++++ INFORMATION SHOWN

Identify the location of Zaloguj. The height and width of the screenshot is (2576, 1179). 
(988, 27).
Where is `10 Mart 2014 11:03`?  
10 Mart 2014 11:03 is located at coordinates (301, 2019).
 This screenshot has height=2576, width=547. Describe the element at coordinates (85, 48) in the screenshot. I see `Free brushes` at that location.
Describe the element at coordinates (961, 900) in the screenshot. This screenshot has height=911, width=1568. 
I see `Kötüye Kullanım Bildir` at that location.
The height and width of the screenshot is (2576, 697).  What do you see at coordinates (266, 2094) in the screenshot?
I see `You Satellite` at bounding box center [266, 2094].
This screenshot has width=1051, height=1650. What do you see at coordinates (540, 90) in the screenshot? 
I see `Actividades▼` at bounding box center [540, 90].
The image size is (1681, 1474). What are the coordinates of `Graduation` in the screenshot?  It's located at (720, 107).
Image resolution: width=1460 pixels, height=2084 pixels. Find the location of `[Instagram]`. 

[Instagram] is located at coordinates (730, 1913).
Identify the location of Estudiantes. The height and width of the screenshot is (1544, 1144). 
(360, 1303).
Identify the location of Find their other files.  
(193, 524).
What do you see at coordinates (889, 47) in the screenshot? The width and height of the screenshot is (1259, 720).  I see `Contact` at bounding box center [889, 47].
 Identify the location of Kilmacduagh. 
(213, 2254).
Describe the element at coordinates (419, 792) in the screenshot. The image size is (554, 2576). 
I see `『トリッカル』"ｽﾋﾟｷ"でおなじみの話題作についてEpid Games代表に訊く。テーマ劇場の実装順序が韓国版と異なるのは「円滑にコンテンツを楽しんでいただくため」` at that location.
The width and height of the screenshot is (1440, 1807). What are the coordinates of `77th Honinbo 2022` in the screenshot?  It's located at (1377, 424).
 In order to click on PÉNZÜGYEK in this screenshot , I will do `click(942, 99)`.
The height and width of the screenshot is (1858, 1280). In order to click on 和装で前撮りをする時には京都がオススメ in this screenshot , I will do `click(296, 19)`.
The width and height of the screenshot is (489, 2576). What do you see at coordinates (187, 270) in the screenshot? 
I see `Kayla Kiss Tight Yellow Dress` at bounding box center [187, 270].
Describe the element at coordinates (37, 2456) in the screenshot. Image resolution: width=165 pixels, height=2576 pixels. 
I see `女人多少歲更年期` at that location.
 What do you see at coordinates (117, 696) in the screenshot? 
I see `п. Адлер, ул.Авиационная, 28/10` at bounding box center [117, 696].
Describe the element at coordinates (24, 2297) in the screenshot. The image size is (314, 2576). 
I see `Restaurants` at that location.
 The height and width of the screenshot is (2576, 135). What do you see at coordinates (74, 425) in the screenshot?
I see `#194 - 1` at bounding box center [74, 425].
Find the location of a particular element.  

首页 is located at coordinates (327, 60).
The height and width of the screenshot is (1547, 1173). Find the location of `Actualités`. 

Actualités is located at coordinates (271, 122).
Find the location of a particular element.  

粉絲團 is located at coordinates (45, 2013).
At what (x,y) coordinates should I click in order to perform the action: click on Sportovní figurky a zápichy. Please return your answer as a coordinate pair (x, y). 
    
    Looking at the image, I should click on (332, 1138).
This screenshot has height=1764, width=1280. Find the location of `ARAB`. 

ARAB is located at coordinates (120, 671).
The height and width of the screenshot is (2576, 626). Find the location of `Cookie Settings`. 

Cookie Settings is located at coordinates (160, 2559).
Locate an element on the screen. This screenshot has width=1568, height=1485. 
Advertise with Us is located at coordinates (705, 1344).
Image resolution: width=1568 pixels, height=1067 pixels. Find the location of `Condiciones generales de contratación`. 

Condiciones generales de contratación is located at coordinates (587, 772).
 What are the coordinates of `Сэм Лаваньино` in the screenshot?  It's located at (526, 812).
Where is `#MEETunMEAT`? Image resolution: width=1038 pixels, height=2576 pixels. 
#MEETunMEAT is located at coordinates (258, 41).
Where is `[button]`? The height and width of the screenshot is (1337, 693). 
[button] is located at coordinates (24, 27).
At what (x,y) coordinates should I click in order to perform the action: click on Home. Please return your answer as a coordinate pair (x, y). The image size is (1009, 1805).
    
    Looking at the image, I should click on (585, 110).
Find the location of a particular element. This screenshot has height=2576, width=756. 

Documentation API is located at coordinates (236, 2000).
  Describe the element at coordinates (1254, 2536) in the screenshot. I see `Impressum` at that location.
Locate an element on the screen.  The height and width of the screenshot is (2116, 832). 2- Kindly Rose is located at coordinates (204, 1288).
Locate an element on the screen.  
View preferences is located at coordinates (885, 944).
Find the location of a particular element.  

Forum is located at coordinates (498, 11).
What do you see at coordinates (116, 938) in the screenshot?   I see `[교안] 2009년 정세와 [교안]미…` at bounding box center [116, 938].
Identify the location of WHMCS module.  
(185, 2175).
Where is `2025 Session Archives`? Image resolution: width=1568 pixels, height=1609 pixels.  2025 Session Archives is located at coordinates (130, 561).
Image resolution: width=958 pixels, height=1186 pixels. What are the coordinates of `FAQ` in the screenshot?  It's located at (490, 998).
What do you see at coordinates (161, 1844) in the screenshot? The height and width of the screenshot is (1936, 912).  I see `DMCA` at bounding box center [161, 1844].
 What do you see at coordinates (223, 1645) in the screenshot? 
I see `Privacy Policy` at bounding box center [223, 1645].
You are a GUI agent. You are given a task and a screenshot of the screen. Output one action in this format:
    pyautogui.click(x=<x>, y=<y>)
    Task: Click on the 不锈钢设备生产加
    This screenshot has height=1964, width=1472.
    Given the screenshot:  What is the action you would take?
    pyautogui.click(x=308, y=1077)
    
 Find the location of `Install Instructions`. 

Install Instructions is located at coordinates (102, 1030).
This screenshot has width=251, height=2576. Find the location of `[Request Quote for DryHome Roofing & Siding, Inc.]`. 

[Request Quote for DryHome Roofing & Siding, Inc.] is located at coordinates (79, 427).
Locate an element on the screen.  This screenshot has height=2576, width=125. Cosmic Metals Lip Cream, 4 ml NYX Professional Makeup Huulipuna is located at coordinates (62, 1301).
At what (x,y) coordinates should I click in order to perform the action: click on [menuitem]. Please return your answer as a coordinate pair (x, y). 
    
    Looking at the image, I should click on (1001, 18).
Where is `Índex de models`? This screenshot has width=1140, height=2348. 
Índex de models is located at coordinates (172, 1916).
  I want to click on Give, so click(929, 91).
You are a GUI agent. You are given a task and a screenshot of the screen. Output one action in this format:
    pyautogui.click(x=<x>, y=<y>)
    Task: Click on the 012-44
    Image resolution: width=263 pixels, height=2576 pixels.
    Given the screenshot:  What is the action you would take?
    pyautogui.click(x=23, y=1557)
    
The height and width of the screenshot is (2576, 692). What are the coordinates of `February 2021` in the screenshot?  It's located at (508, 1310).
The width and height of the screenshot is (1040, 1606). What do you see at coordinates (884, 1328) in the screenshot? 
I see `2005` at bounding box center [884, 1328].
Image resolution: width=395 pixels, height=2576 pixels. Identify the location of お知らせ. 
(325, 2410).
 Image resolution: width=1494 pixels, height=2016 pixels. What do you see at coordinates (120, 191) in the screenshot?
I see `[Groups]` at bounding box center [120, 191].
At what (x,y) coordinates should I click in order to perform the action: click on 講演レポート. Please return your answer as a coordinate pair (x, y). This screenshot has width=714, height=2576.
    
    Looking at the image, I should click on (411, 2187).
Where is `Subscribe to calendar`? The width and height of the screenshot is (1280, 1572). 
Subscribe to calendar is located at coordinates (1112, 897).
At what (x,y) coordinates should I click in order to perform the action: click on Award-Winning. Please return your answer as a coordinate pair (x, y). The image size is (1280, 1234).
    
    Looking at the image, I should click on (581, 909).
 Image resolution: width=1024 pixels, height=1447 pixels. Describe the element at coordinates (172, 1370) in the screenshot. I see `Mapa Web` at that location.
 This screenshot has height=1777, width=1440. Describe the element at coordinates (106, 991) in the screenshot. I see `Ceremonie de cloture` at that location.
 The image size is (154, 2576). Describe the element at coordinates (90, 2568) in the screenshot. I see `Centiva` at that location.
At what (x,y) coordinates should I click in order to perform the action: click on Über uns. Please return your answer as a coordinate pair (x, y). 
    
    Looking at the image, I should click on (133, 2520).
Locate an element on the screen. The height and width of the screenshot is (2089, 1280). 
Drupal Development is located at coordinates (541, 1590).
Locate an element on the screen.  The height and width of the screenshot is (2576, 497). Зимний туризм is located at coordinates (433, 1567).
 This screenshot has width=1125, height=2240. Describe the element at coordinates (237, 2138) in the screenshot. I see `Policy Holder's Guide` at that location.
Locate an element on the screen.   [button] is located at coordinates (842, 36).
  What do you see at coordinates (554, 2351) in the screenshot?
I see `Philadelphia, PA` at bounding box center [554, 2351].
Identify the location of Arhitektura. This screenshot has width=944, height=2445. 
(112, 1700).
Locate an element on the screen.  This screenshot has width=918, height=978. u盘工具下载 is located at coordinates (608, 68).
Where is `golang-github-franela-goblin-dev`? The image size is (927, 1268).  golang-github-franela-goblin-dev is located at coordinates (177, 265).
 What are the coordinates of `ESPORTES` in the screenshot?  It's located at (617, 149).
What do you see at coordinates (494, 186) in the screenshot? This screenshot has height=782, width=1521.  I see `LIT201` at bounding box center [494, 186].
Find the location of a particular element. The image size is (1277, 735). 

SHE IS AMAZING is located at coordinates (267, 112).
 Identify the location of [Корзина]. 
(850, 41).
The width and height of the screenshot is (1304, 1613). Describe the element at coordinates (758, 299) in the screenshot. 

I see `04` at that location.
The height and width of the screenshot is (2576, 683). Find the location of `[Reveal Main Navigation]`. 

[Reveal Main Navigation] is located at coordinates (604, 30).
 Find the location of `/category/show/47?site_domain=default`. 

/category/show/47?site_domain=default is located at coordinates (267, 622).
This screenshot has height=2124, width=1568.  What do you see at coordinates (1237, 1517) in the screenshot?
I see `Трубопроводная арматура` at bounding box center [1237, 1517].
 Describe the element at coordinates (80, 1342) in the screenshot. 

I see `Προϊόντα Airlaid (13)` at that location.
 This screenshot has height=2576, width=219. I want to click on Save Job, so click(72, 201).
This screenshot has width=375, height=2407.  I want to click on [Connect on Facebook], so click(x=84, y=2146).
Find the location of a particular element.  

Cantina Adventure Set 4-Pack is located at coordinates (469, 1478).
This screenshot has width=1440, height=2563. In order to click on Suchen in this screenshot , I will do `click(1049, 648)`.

++++++++

- DIRECTIONS FOR THIS TASK
A complete answer lists every line of the listing above that holds the word "will".

- SOLUTION TO THIS TASK
 In order to click on PÉNZÜGYEK in this screenshot , I will do `click(942, 99)`.
The height and width of the screenshot is (1858, 1280). In order to click on 和装で前撮りをする時には京都がオススメ in this screenshot , I will do `click(296, 19)`.
This screenshot has width=1440, height=2563. In order to click on Suchen in this screenshot , I will do `click(1049, 648)`.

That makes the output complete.